(raw materials / closing price /% change)
Light Crude 93.25 +0.40%
Gold 1,266.50 +0.12%
West Texas Intermediate crude retreated for the first time in five days amid speculation that the end of the peak driving season and start of refinery maintenance will curb demand.
WTI fell as much as 1.5 percent as gasoline futures reached the lowest level for a front-month contract since November. The main driving season in the U.S. typically runs through Labor Day and refineries slow operations during scheduled maintenance that peaks in September and October.
"It's the typical post-holiday selloff," said Stephen Schork, president of the Schork Group Inc. in Villanova, Pennsylvania. "We are going into refinery turnaround pretty soon. All that bullish exuberance has been exorcised out of the market right now."
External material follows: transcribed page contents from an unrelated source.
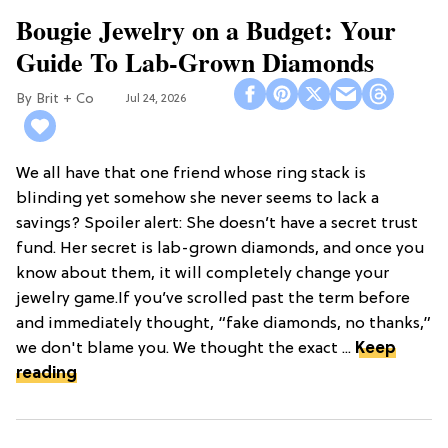
Bougie Jewelry on a Budget: Your
Guide To Lab-Grown Diamonds
Brit + Co
Jul 24, 2026
We all have that one friend whose ring stack is
blinding yet somehow she never seems to lack a
savings? Spoiler alert: She doesn’t have a secret trust
fund. Her secret is lab-grown diamonds, and once you
know about them, it will completely change your
jewelry game.If you’ve scrolled past the term before
and immediately thought, “fake diamonds, no thanks,”
we don't blame you. We thought the exact ...
Keep
reading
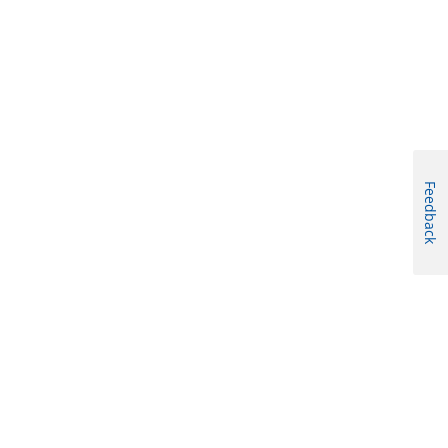
Feedback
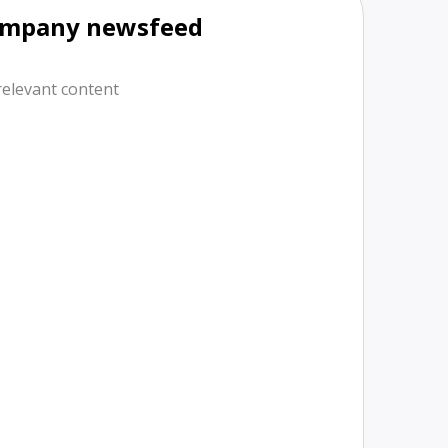
mpany newsfeed
relevant content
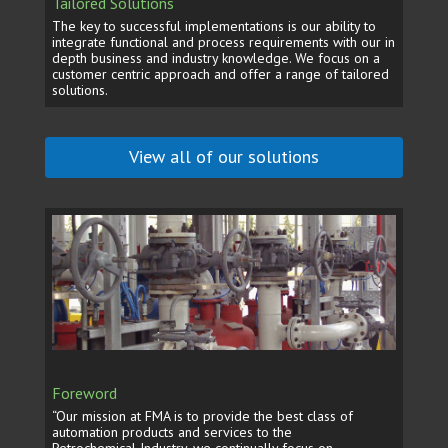
Tailored Solutions
The key to successful implementations is our ability to
integrate functional and process requirements with our in
depth business and industry knowledge. We focus on a
customer centric approach and offer a range of tailored
solutions.
View all of our solutions
Foreword
“Our mission at FMA is to provide the best class of
automation products and services to the
Petrochemical Industry, we continually focus on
WTI for October delivery declined $1.25, or 1.3 percent, to $94.71 a barrel at 10:30 a.m. on the New York Mercantile Exchange. The volume of all the futures was 27 percent above the 100-day average. Floor trading was closed yesterday for the Labor Day holiday and electronic trading will be booked for settlement purposes today.
Brent for October settlement dropped $1.03, or 1 percent, to $101.76 a barrel on the London-based ICE Futures Europe exchange. The European benchmark crude traded at a premium of $7.11 to WTI on the ICE, compared with a close of $7.23 on Aug. 29.
Gold prices continue to decline, falls to more than two-month low as the dollar weakened markedly got stronger investor demand for the precious metal.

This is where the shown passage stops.